Do NOT get Mark Steyn started on “Show Boat”

“If you throw over Show Boat, one of the great works of the American theatre, because somebody’s ‘feelings’ (however manufactured) are more important, what else are you prepared to lose? In such a world, there will be nothing left.

“To discard a work like Show Boat is to deny history, which is to deny reality, and that’s rarely a smart move. In the name of ‘tolerance’, you’ll wind up in a society that tolerates nothing — nothing genuinely enquiring or provocative, or even mildly controversial…”

I wish I’d been able to articulate my feelings that clearly at the time.

The Toronto Show Boat fiasco was one of the incidents that drove me out of the Left. Along with the ROM “Africa” controversy and the shabby treatment of June Callwood.

A little gaggle of us (the working class faction who’d been unable to afford having our brains drycleaned at college) drank too much cheap draft at Grossman’s (again) and dared to voice our frustrations, but only in whispers, of course.
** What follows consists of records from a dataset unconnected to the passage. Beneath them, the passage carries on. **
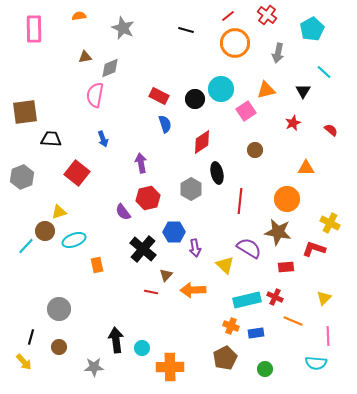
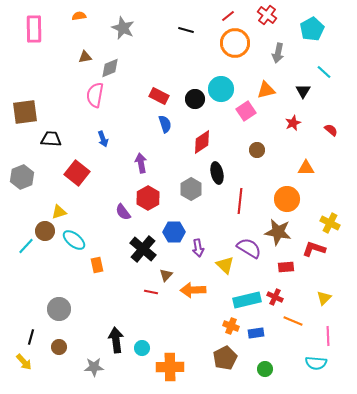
brown circle at (255, 150): moved 2 px right
red hexagon at (148, 198): rotated 15 degrees counterclockwise
cyan ellipse at (74, 240): rotated 60 degrees clockwise
purple arrow at (195, 248): moved 3 px right
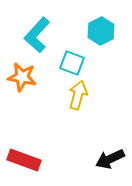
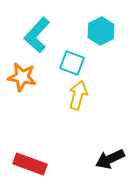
red rectangle: moved 6 px right, 4 px down
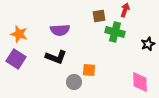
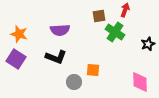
green cross: rotated 18 degrees clockwise
orange square: moved 4 px right
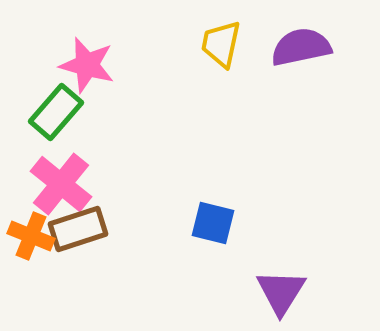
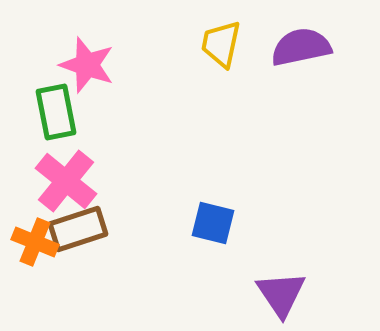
pink star: rotated 4 degrees clockwise
green rectangle: rotated 52 degrees counterclockwise
pink cross: moved 5 px right, 3 px up
orange cross: moved 4 px right, 6 px down
purple triangle: moved 2 px down; rotated 6 degrees counterclockwise
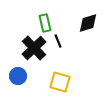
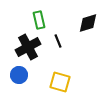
green rectangle: moved 6 px left, 3 px up
black cross: moved 6 px left, 1 px up; rotated 15 degrees clockwise
blue circle: moved 1 px right, 1 px up
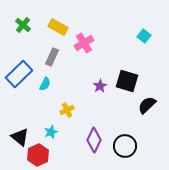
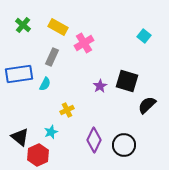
blue rectangle: rotated 36 degrees clockwise
black circle: moved 1 px left, 1 px up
No, no one said “uppity”. Although a friend uttered “ingrate”. Then took it back.

And, to my relief and amazement, we remained unstruck by lightning.

Any illusions I’d still harboured about “equality” and “the brotherhood of man” — and I’d only clung to those desperately; I’d never really been able to convince myself they were true, having observed as early as the first day of kindergarten that most people, including my teachers, didn’t seem terribly bright — fell away.
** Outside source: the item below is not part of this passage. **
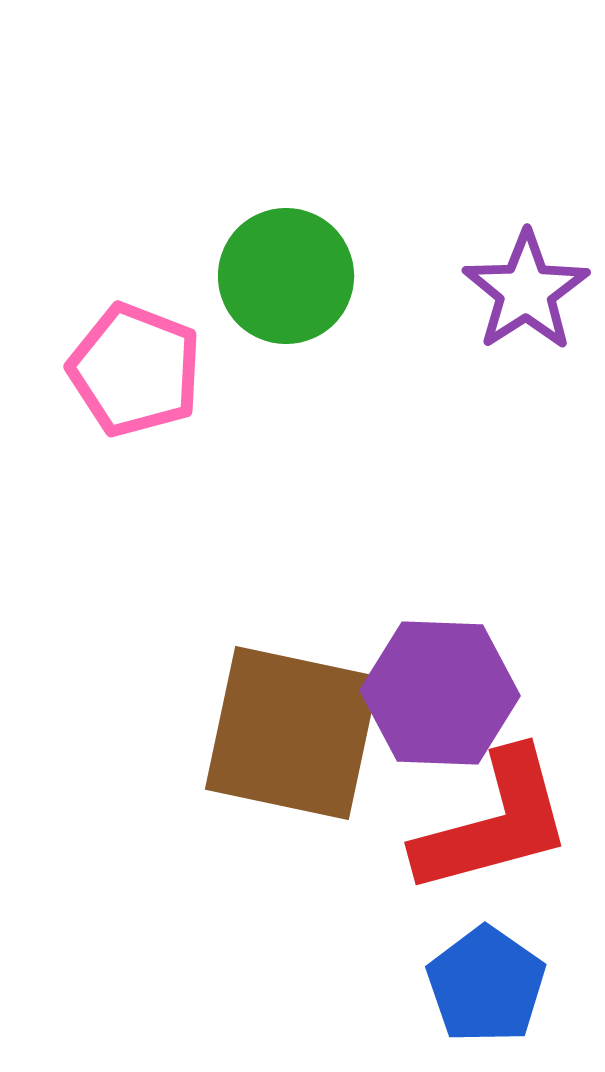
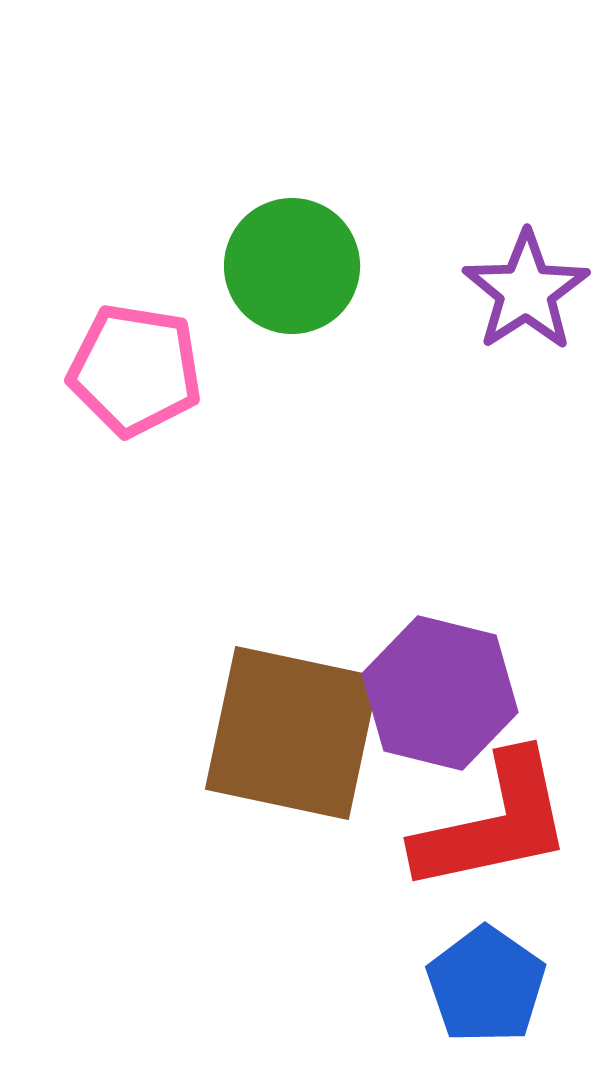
green circle: moved 6 px right, 10 px up
pink pentagon: rotated 12 degrees counterclockwise
purple hexagon: rotated 12 degrees clockwise
red L-shape: rotated 3 degrees clockwise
I realized I didn’t miss those illusions one bit.

In fact, those illusions — that entire groups of people were simply colourful characters in my personal liberal drama, people I could oh-so-nobly “help” and who would always be oh-so-appreciative and enlightened and innocent and decent –  were more racist and counterproductive than any Broadway musical could ever be.

I was delighted to have reason to abandon this foolishness, and embarrassed it had taken me not one but three real-life incidents to accept this now-obvious fact.
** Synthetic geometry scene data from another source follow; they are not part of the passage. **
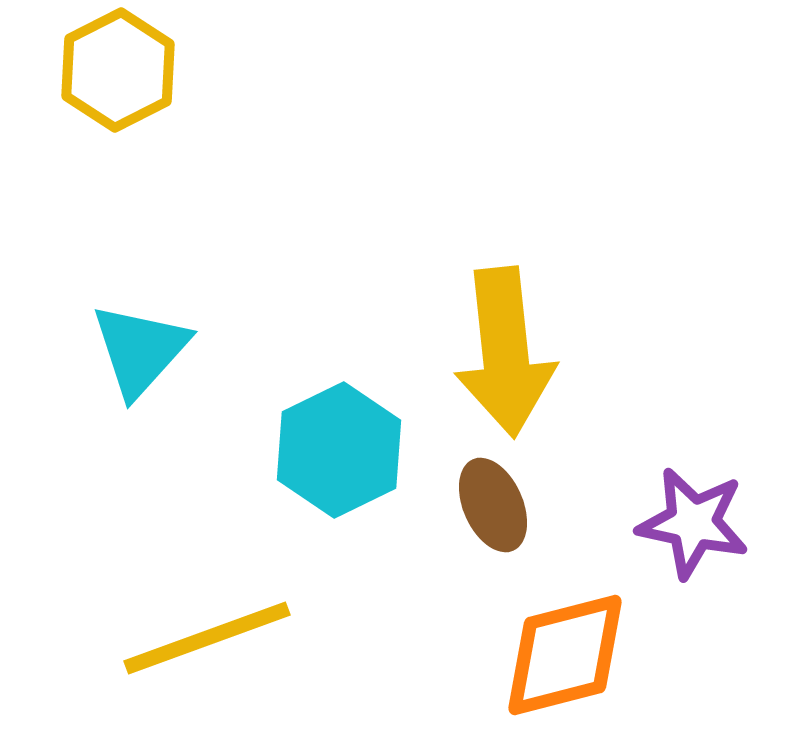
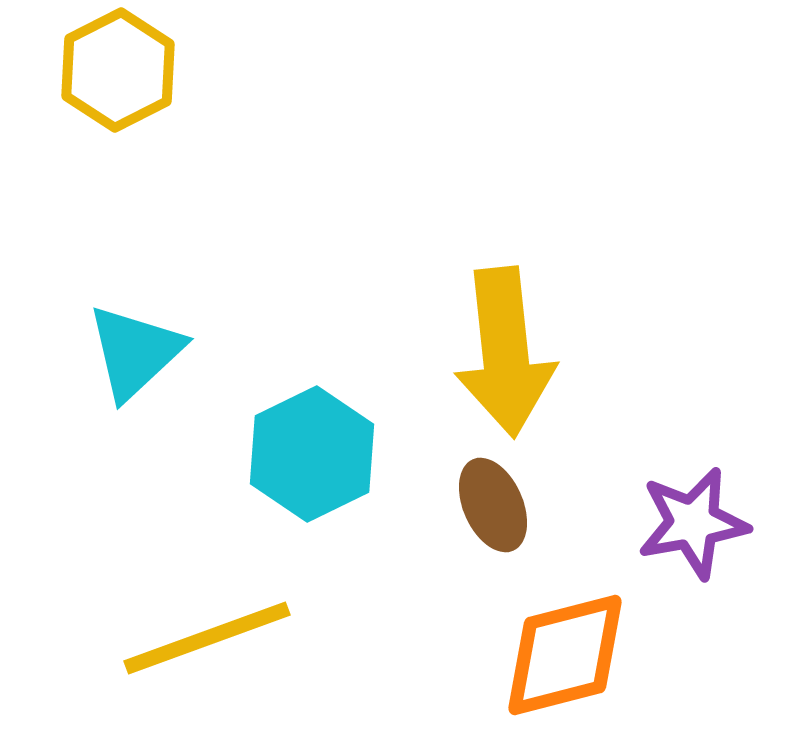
cyan triangle: moved 5 px left, 2 px down; rotated 5 degrees clockwise
cyan hexagon: moved 27 px left, 4 px down
purple star: rotated 22 degrees counterclockwise
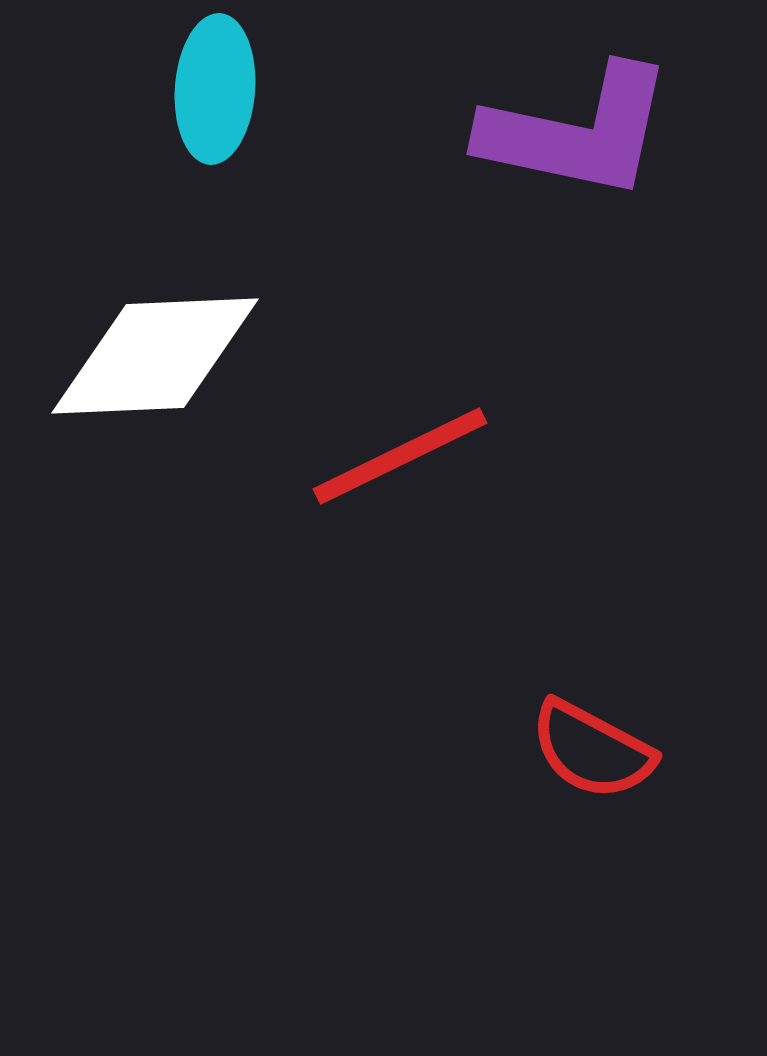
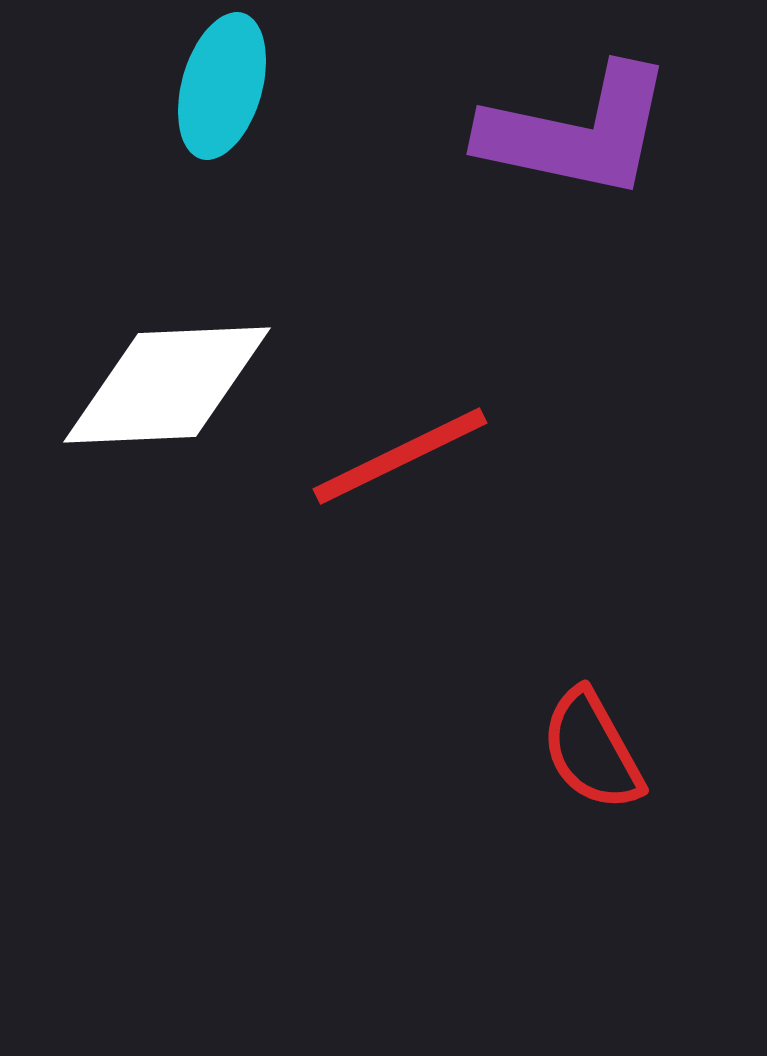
cyan ellipse: moved 7 px right, 3 px up; rotated 12 degrees clockwise
white diamond: moved 12 px right, 29 px down
red semicircle: rotated 33 degrees clockwise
I felt at last the “empowerment” and “liberation” we’d been yammering about all those years without ever actually experiencing it ourselves, having voluntarily adopted a regimen of politically correct speech, unbleached organic tampons and buy-cotted, fair trade foodstuffs that would daunt your average Hassid.

So it is sad to see someone like Dow Marmur still stuck in that illusory mindset, all these years later, trying, in public, to talk himself into believing something he knows full well is absolute rubbish. But this is Toronto, so it doesn’t surprise.